File references

File references are strings of bytes, that can be encountered in the file_reference fields of document and photo objects.

They must be cached by the client, along with the origin where the document/photo object was found, in order to be refetched when the file reference expires.

Example implementation of a reference database: MadelineProto, android, telegram desktop, tdlib.

Automatic generation

Implementation and maintenance of the file reference database may be fully automated by using the following file reference origin definition file.

Latest file reference origin definition file for the current layer »

First, some definitions:

  • A file reference path is a deserialization path where a file_reference field may appear, for example updateNewMessage.message -> message.media -> messageMediaDocument.document -> document.file_reference.
  • A file reference origin contains information that the client may use to re-fetch the document (and the new file reference), for example for the above path it's getMessage{peer: updateNewMessage.message.peer, id: updateNewMessage.message.id}, which can be used to refetch the document using either messages.getMessages or channels.getMessages depending on the type of the Peer.

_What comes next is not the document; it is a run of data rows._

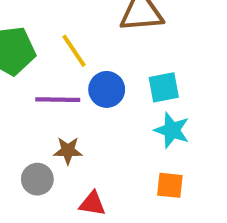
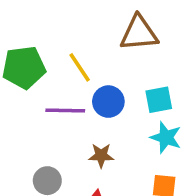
brown star: (68, 151) -> (101, 155), moved

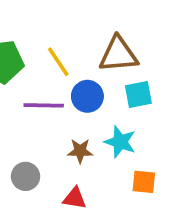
brown triangle: (139, 33) -> (118, 54), moved
cyan star: (166, 137) -> (120, 142), moved

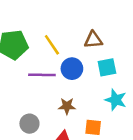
brown triangle: (118, 54) -> (93, 40), size x0.7
cyan star: (120, 142) -> (116, 100), moved
orange square: (144, 182) -> (93, 127), moved

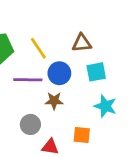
brown star: (67, 106) -> (54, 101), moved
gray circle: (29, 124) -> (30, 124), moved

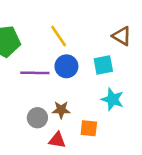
brown triangle: (82, 43) -> (122, 36), moved, turned 36
yellow line: (38, 48) -> (59, 36), moved
brown star: (54, 101) -> (61, 110), moved

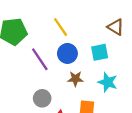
purple line: (35, 73) -> (40, 59), turned 55
brown star: (61, 110) -> (75, 79), moved

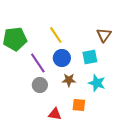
brown triangle: (116, 27) -> (104, 35), turned 35
gray circle: (42, 98) -> (40, 85), moved

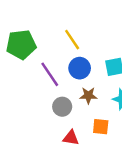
gray circle: (40, 85) -> (62, 107), moved

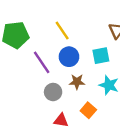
orange square: (101, 127) -> (88, 110), turned 35

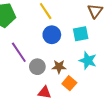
purple line: (42, 62) -> (19, 52), moved
brown star: (77, 82) -> (59, 67), moved

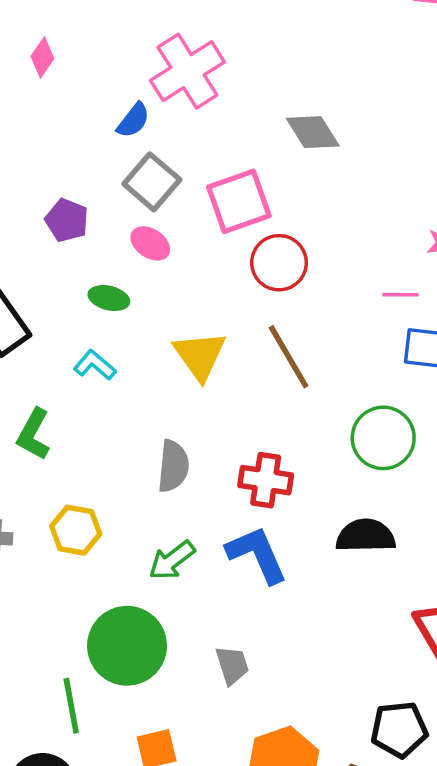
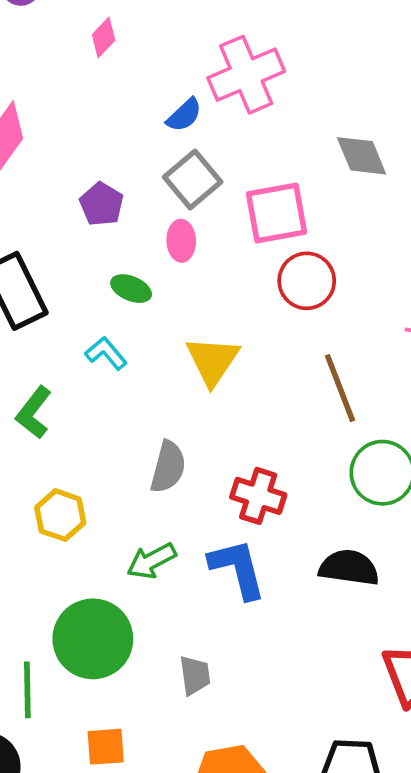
pink ellipse: (150, 243) -> (181, 241), turned 45
brown line: (289, 357) -> (340, 388), moved

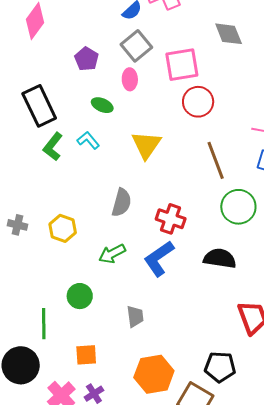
green L-shape: (34, 413) -> (53, 147), moved
blue L-shape: (237, 569) -> (159, 258), turned -111
green circle: (93, 639) -> (80, 296), size x0.6

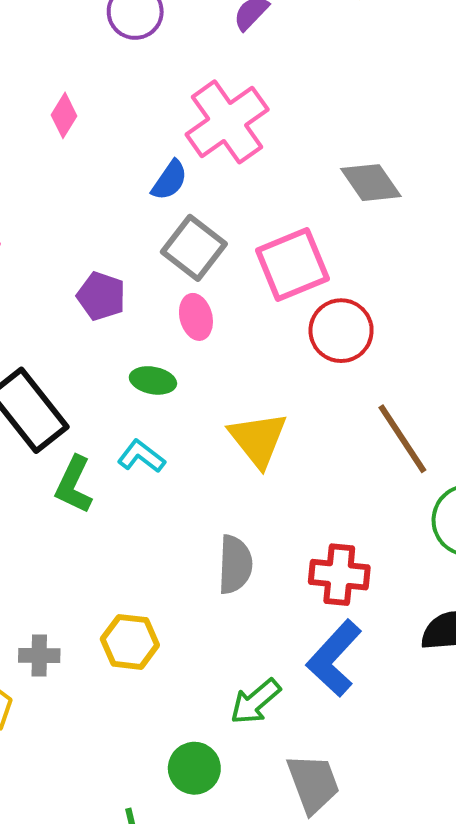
green arrow: (112, 254) -> (255, 702), moved
gray trapezoid: (135, 316) -> (313, 784), size x1.4

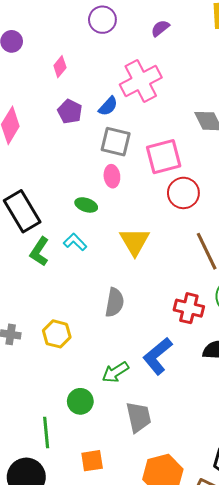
gray square: (194, 248) -> (116, 142), turned -32
purple pentagon: (101, 296) -> (70, 111), moved
red cross: (339, 575) -> (189, 308), moved

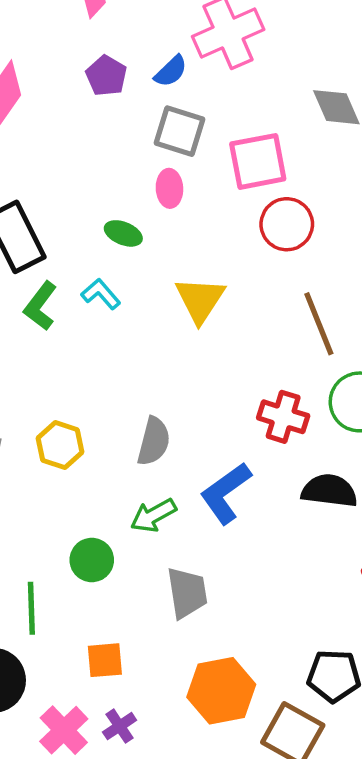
gray semicircle: (115, 302) -> (154, 441), moved

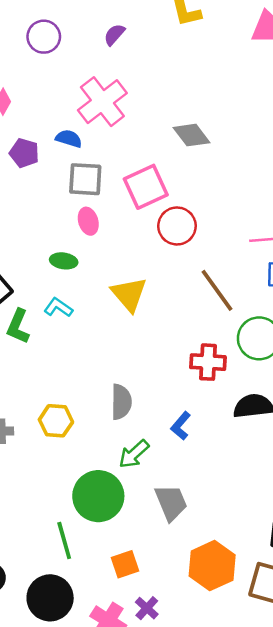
blue semicircle: (171, 71) -> (69, 139), turned -105
blue L-shape: (226, 493) -> (181, 426), size x0.6
green circle: (92, 560) -> (98, 496), size x1.6

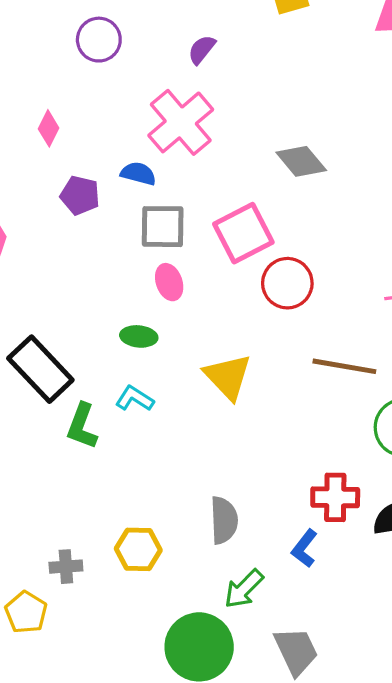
purple semicircle: (114, 35) -> (202, 50), moved
brown line: (217, 290) -> (344, 366), turned -42
red cross: (208, 362) -> (335, 497), moved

The definition file contains all possible origins, for all possible file reference paths.

It is automatically generated and validated by the file reference origin generator using a set of manually-specified rules (specifying the actual origins) and the latest API schema, to make sure the following rules are followed:

  • All possible and valid places where a file_reference appears have at least one valid associated origin: this is checked by recursively checking all possible deserialized object graphs, starting from:

    • All constructors of type Update
    • All constructors which are directly returned by at least one method.
    • All constructors which are directly returned by at least one method inside of a vector.

    This covers all possible TL payloads received from the API, which can only return method call responses, or Update constructors contained inside Updates.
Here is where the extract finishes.